Store all relevant information about model selection and provide utility methods (e.g. plot_model_performance) and data (e.g. df_plot) for easier access to further insights.

Parameters

best_model (sklearn compatible estimator) – best model found during model selection
cv_results (pandas.DataFrame) – cv_results of sklearn.model_selection.GridSearchCV in form of DataFrame
cv_data (pandas.DataFrame) – data with models predictions, cv split indication and true target values
model_reprs (dict) – dictionary of model representations used in model selection in form of {model_hash : model_repr}
partition (dict) – dictionary indicating for which part of the data the model selection results belong to e.g. {“Region”:”Canada”, “Product”:”Chips”}
X_train (pandas.DataFrame) – training data features
y_train (pandas.Series) – training data target
frequency (str) – temporal frequency of data on which the model was trained / selected
horizon (int) – how many steps ahead predictions were made
country_code_column (str) – Name of the column with ISO code of country/region, which can be used for supplying holiday. e.g. ‘State’ with values like ‘DE’, ‘CZ’ or ‘Region’ with values like ‘DE-NW’, ‘DE-HE’, etc.

Attributes Summary

`cv_splits_overlap`	Indicator for cv_splits overlap in training data
`df_plot`	Training data suitable for plotting.

Methods Summary

`persist`([attribute_name, path])	Persist whole object or particular object attributes
`plot_error`(**plot_params)	Plot model absolute error during model selection
`plot_result`([plot_from])	Plot model performance from given `plot_from` timestamp

Attributes Documentation

cv_splits_overlap¶

Indicator for cv_splits overlap in training data

Returns: Whether cv_splits in training data contain overlap
Return type: bool

df_plot¶

Training data suitable for plotting.

Utility, that prepares data from model selection to be used for further model performance analysis

Returns: Data suitable for plotting
Return type: pandas.DataFrame

Methods Documentation

persist(attribute_name=None, path='')[source]¶

Persist whole object or particular object attributes

Parameters

attribute_name (str) – Name of the attribute to be stored - stores whole object
path (str) – Where to store the object or object attribute Creates file named as {partition_hash}.{attribute_name} by default at current working directory

Raises

ValueError – If attribute not a valid option.

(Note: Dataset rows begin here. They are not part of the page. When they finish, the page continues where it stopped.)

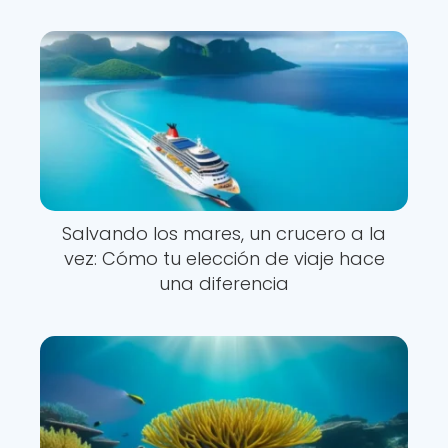
Salvando los mares, un crucero a la
vez: Cómo tu elección de viaje hace
una diferencia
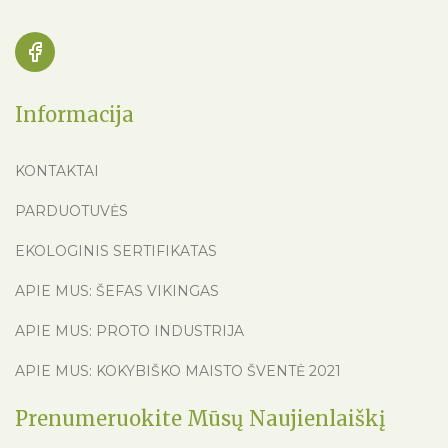
Informacija
KONTAKTAI
PARDUOTUVĖS
EKOLOGINIS SERTIFIKATAS
APIE MUS: ŠEFAS VIKINGAS
APIE MUS: PROTO INDUSTRIJA
APIE MUS: KOKYBIŠKO MAISTO ŠVENTĖ 2021
Prenumeruokite Mūsų Naujienlaiškį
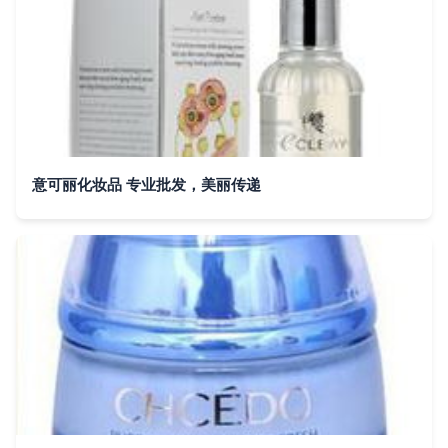
意可丽化妆品 专业批发，美丽传递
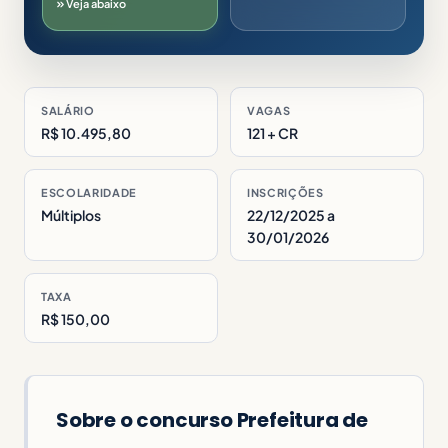
Veja abaixo
SALÁRIO
VAGAS
R$ 10.495,80
121 + CR
ESCOLARIDADE
INSCRIÇÕES
Múltiplos
22/12/2025 a
30/01/2026
TAXA
R$ 150,00
Sobre o concurso Prefeitura de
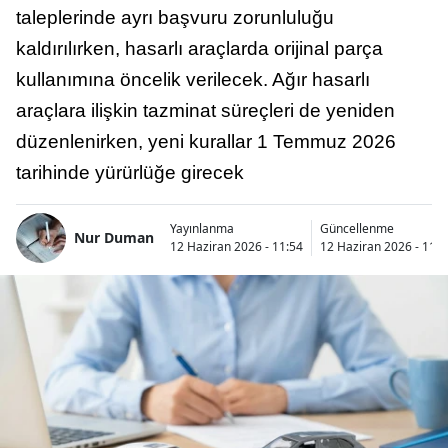
taleplerinde ayrı başvuru zorunluluğu
kaldırılırken, hasarlı araçlarda orijinal parça
kullanımına öncelik verilecek. Ağır hasarlı
araçlara ilişkin tazminat süreçleri de yeniden
düzenlenirken, yeni kurallar 1 Temmuz 2026
tarihinde yürürlüğe girecek
Yayınlanma
Güncellenme
Nur Duman
12 Haziran 2026 - 11:54
12 Haziran 2026 - 11:5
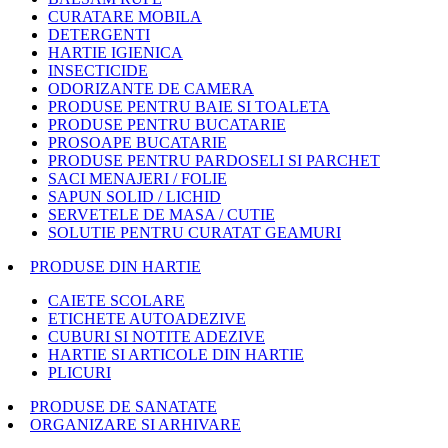
CURATARE MOBILA
DETERGENTI
HARTIE IGIENICA
INSECTICIDE
ODORIZANTE DE CAMERA
PRODUSE PENTRU BAIE SI TOALETA
PRODUSE PENTRU BUCATARIE
PROSOAPE BUCATARIE
PRODUSE PENTRU PARDOSELI SI PARCHET
SACI MENAJERI / FOLIE
SAPUN SOLID / LICHID
SERVETELE DE MASA / CUTIE
SOLUTIE PENTRU CURATAT GEAMURI
PRODUSE DIN HARTIE
CAIETE SCOLARE
ETICHETE AUTOADEZIVE
CUBURI SI NOTITE ADEZIVE
HARTIE SI ARTICOLE DIN HARTIE
PLICURI
PRODUSE DE SANATATE
ORGANIZARE SI ARHIVARE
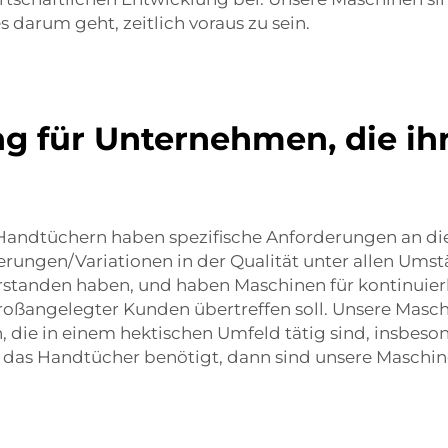
darum geht, zeitlich voraus zu sein.
g für Unternehmen, die ihr
andtüchern haben spezifische Anforderungen an die
erungen/Variationen in der Qualität unter allen Ums
erstanden haben, und haben Maschinen für kontinuier
großangelegter Kunden übertreffen soll. Unsere Masch
die in einem hektischen Umfeld tätig sind, insbeson
, das Handtücher benötigt, dann sind unsere Maschin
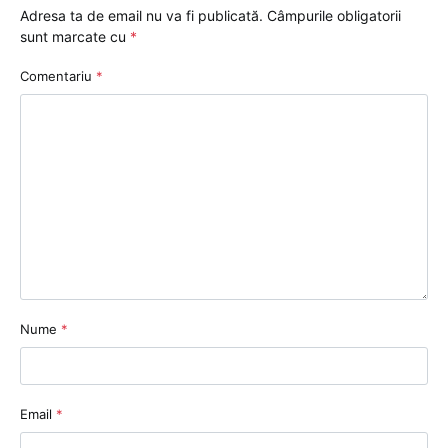
Adresa ta de email nu va fi publicată.
Câmpurile obligatorii
sunt marcate cu
*
Comentariu
*
Nume
*
Email
*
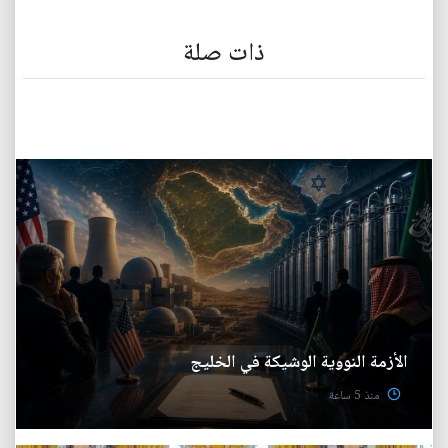
ذات صلة
الأزمة النووية الوشيكة في الخليج
منذ 5 ساعة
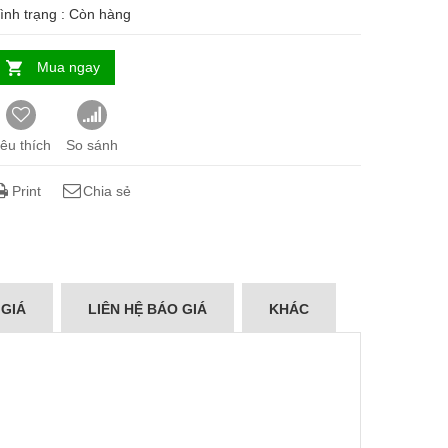
ình trạng :
Còn hàng
Mua ngay
êu thích
So sánh
Print
Chia sẻ
 GIÁ
LIÊN HỆ BÁO GIÁ
KHÁC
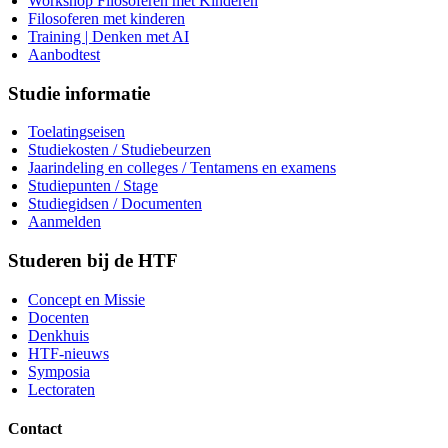
Workshop Filosoferen met Kinderen
Filosoferen met kinderen
Training | Denken met AI
Aanbodtest
Studie informatie
Toelatingseisen
Studiekosten / Studiebeurzen
Jaarindeling en colleges / Tentamens en examens
Studiepunten / Stage
Studiegidsen / Documenten
Aanmelden
Studeren bij de HTF
Concept en Missie
Docenten
Denkhuis
HTF-nieuws
Symposia
Lectoraten
Contact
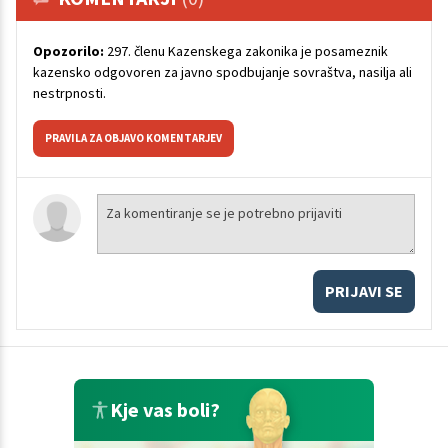
Opozorilo:
297. členu Kazenskega zakonika je posameznik
kazensko odgovoren za javno spodbujanje sovraštva, nasilja ali
nestrpnosti.
PRAVILA ZA OBJAVO KOMENTARJEV
PRIJAVI SE
Kje vas boli?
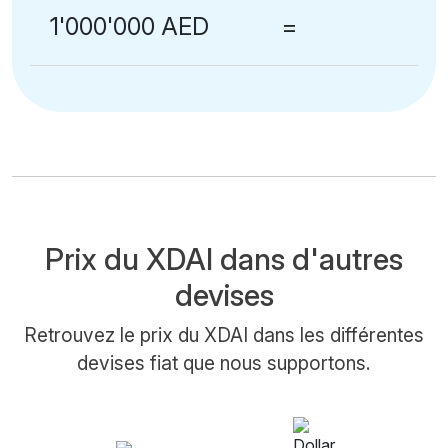
1'000'000 AED
=
Prix du XDAI dans d'autres
devises
Retrouvez le prix du XDAI dans les différentes
devises fiat que nous supportons.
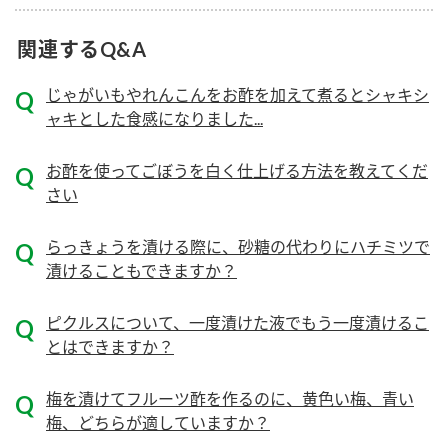
ニュースリリース
つゆ
ZENB initiative
関連するQ&A
鍋なび
お客様相談センター
納豆のサイト
じゃがいもやれんこんをお酢を加えて煮るとシャキシ
MIM（ミツカンミュージアム）
ャキとした食感になりました...
PIN印
お客様の声をいかしました
三ツ判山吹
お酢を使ってごぼうを白く仕上げる方法を教えてくだ
販売終了製品のご案内
千夜
さい
各部門が大切にしていること
よくあるご質問
スペシャルサイト
らっきょうを漬ける際に、砂糖の代わりにハチミツで
漬けることもできますか？
お酢を知ろう！
おいしさと健康への取り組み
お問い合わせ
すしラボ
ピクルスについて、一度漬けた液でもう一度漬けるこ
地図から取り扱い店舗を探す
ぽん酢サワー
とはできますか？
キッザニア東京「ぽん酢工房」
納豆の豆知識
梅を漬けてフルーツ酢を作るのに、黄色い梅、青い
鍋奉行マニュアル
ミツカン公式通販
梅、どちらが適していますか？
ミツカンのCM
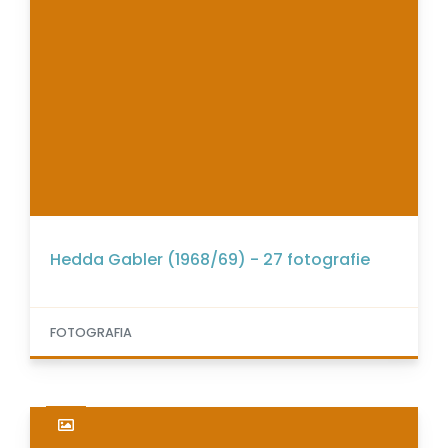
Hedda Gabler (1968/69) - 27 fotografie
FOTOGRAFIA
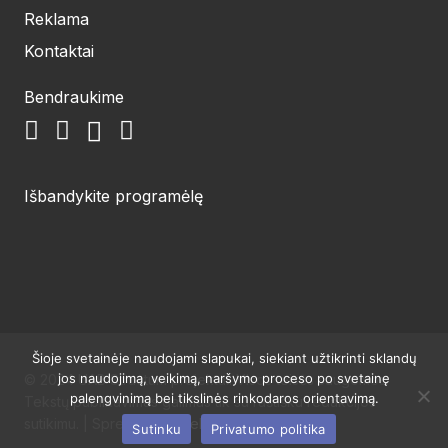
Reklama
Kontaktai
Bendraukime
Išbandykite programėlę
Šioje svetainėje naudojami slapukai, siekiant užtikrinti sklandų
jos naudojimą, veikimą, naršymo proceso po svetainę
© 2024 UAB Structum projektai. Visos teisės saugomos.
palengvinimą bei tikslinės rinkodaros orientavimą.
Tekstų publikavimas galimas tik su raštišku redakcijos
sutikimu. | Sprendimas:
Websty
Sutinku
Privatumo politika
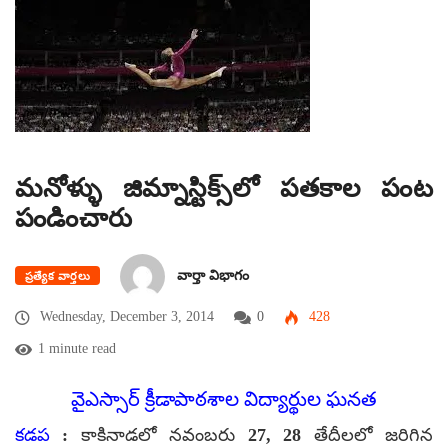
మనోళ్ళు జిమ్నాస్టిక్స్‌లో పతకాల పంట
పండించారు
వార్తా విభాగం
ప్రత్యేక వార్తలు
Wednesday, December 3, 2014
0
428
1 minute read
వైఎస్సార్ క్రీడాపాఠశాల విద్యార్థుల ఘనత
కడప
: కాకినాడలో నవంబరు 27, 28 తేదీలలో జరిగిన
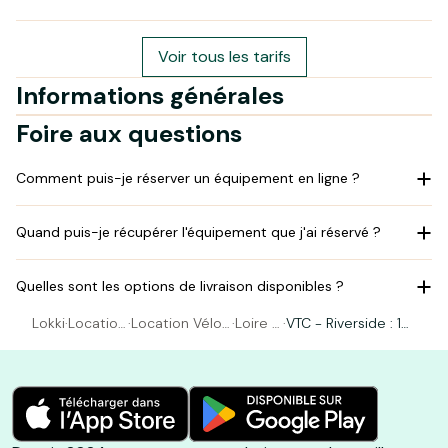
Voir tous les tarifs
Informations générales
Foire aux questions
Comment puis-je réserver un équipement en ligne ?
Quand puis-je récupérer l'équipement que j'ai réservé ?
Quelles sont les options de livraison disponibles ?
Lokki
·
Location
·
Location Vélo
·
Loire B
·
VTC - Riverside : 1m
Vélo
Amboise
ikes
65 à 1m90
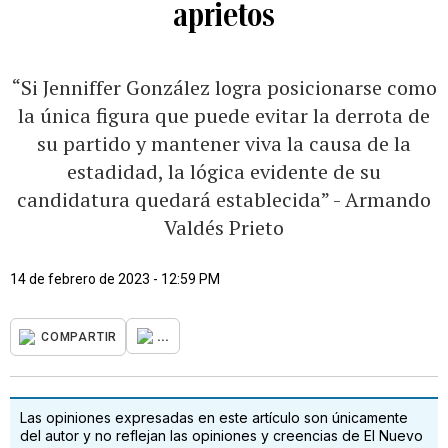
aprietos
“Si Jenniffer González logra posicionarse como
la única figura que puede evitar la derrota de
su partido y mantener viva la causa de la
estadidad, la lógica evidente de su
candidatura quedará establecida” - Armando
Valdés Prieto
14 de febrero de 2023 - 12:59 PM
...
COMPARTIR
Las opiniones expresadas en este artículo son únicamente
del autor y no reflejan las opiniones y creencias de El Nuevo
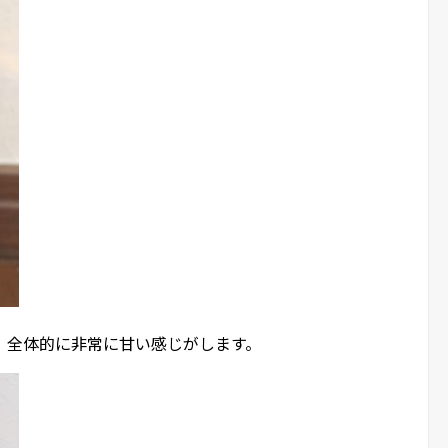
、全体的に非常に甘い感じがします。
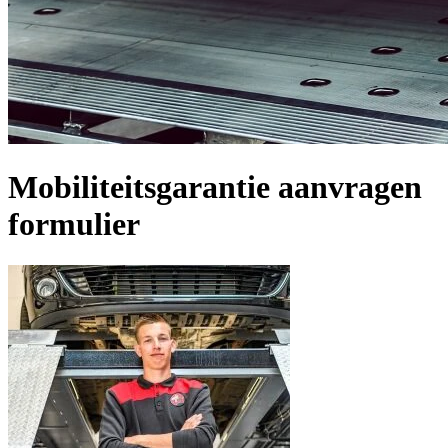
Mobiliteitsgarantie aanvragen
formulier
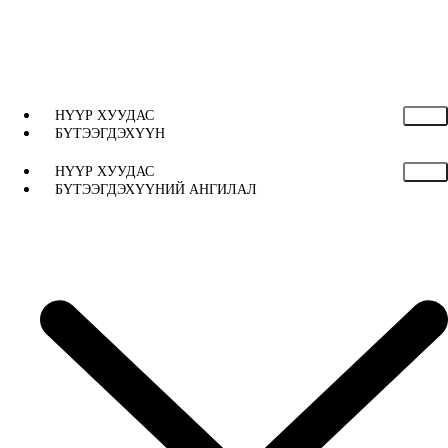
НҮҮР ХУУДАС
БҮТЭЭГДЭХҮҮН
НҮҮР ХУУДАС
БҮТЭЭГДЭХҮҮНИЙ АНГИЛАЛ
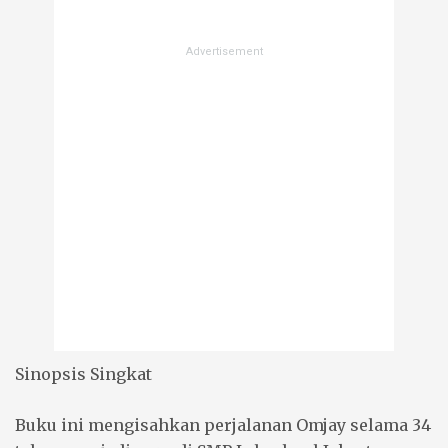
Sinopsis Singkat
Buku ini mengisahkan perjalanan Omjay selama 34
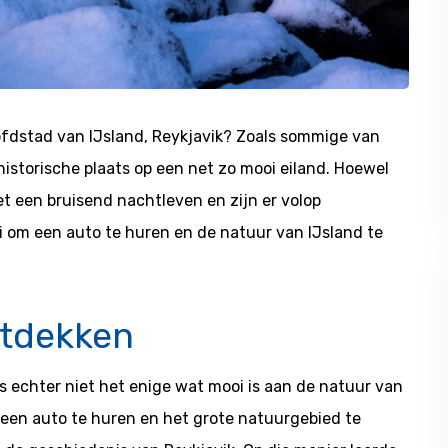
ofdstad van IJsland, Reykjavik? Zoals sommige van
e historische plaats op een net zo mooi eiland. Hoewel
het een bruisend nachtleven en zijn er volop
i om een auto te huren en de natuur van IJsland te
ntdekken
 is echter niet het enige wat mooi is aan de natuur van
een auto te huren en het grote natuurgebied te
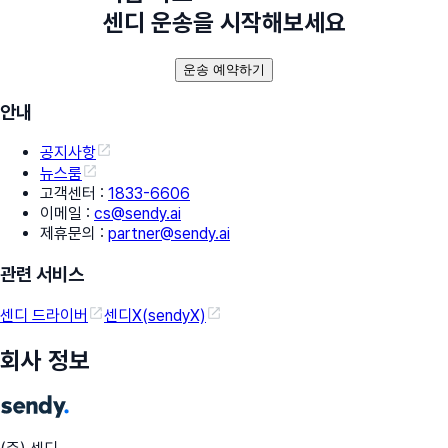
센디 운송을 시작해보세요
운송 예약하기
안내
공지사항
뉴스룸
고객센터
:
1833-6606
이메일
:
cs@sendy.ai
제휴문의
:
partner@sendy.ai
관련 서비스
센디 드라이버
센디X(sendyX)
회사 정보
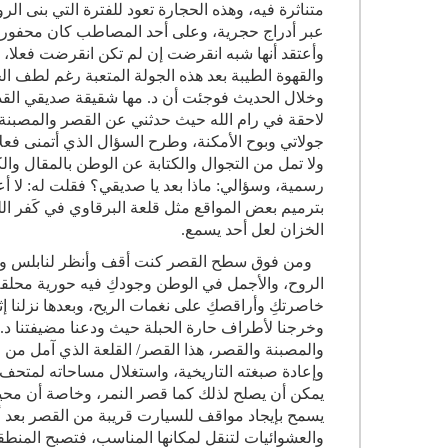
متناثرة فيه، وهذه الحجارة تعود للفترة التي بنى الر
عبر أدراج حجرية، وعلى أحد المصاطب كان محفورا ب
وأعتقد أنها شبه انقرضت إن لم تكن انقرضت فعلا، وزرن
والقهوة الطيبة بعد هذه الجولة المتعبة رغم لطف ال
وخلال الحديث فوجئت أن د. مها شقيقة صديقي القدي
لاحقة في رام الله حيث حدثني عن القصر والمصبنة و
جولاتي وبوح الأمكنة، وطرح السؤال الذي أتمنى فع
ولا تمل من التجوال والكتابة عن الوطن بالمقال وا
رسمية، وسؤالي: ماذا بعد يا صديقي؟ فقلت له: لا أ
بترميم بعض المواقع مثل قلعة البرقاوي في كَفر ا
الخزان لعل أحد يسمع.
ومن فوق سطح القصر كنت أقف وأنظر لنابلس وأهم
الروح، والأجمل في الوطن وجودكِ فيه حورية محلقة 
خاصرتكِ وأراقصكِ على نغمات الريح، وبعدها نزلنا إثر
وخرجنا لأطراف حارة الحبلة حيث ودعنا مضيفتنا د. م
والمصبنة والقصر، هذا القصر/ القلعة الذي آمل من 
وإعادة صبغته التاريخية، واستغلال مساحاته لمتحف 
يمكن أن يصلح لذلك كما قصر النمر، وخاصة أن محي
يسمح بإيجاد مواقف للسيارت قريبة من القصر بعد أ
والعشوائيات لتنقل لمكانها المناسب، فتصبح المنطقة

Lists available ones

plot_error(**plot_params)[source]¶

Plot model absolute error during model selection

Parameters: plot_params (kwargs) – plotting parameters passed down to pandas.DataFrame.plot() dependent on your plotting backend e.g. figsize = (16,9), title = 'Performance of Model'
Returns: plot depending on your plotting backend, by default plot from matplotlib
Return type: pandas.DataFrame.plot()

plot_result(plot_from=None, **plot_params)[source]¶

Plot model performance from given plot_from timestamp

Parameters

plot_from (str) – date from which to show actuals, cv_forecast and forecast, Default behavior does not filter dates
plot_params (kwargs) – plotting parameters passed down to pandas.DataFrame.plot() dependent on your plotting backend e.g. figsize = (16,9), title = 'Performance of Model'

Returns

plot depending on your plotting backend, by default plot from matplotlib

Return type

pandas.DataFrame.plot()